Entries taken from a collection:
= = = =

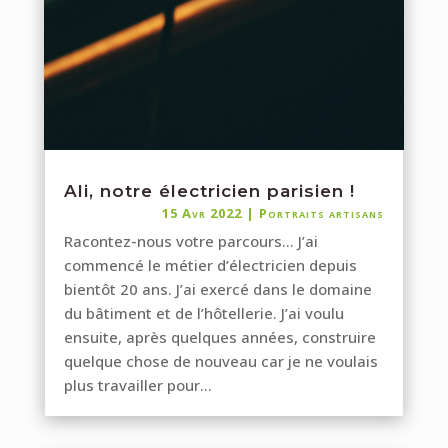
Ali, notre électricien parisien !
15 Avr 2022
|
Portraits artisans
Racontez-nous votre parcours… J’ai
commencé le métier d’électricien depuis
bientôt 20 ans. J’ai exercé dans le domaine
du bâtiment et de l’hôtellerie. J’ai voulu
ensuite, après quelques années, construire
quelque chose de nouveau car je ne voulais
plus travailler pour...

= = = =

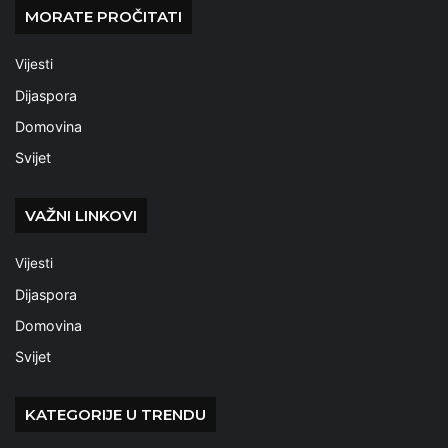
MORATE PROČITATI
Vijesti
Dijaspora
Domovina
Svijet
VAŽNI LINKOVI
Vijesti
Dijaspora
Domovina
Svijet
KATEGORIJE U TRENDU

= = = =

The stretch of entries above that starts with the line containing "Portraits artisans" and goes on through the line containing "plus travailler pour..." is to be transcribed exactly, and no other line is to be transcribed.

Portraits artisans
Racontez-nous votre parcours… J’ai
commencé le métier d’électricien depuis
bientôt 20 ans. J’ai exercé dans le domaine
du bâtiment et de l’hôtellerie. J’ai voulu
ensuite, après quelques années, construire
quelque chose de nouveau car je ne voulais
plus travailler pour...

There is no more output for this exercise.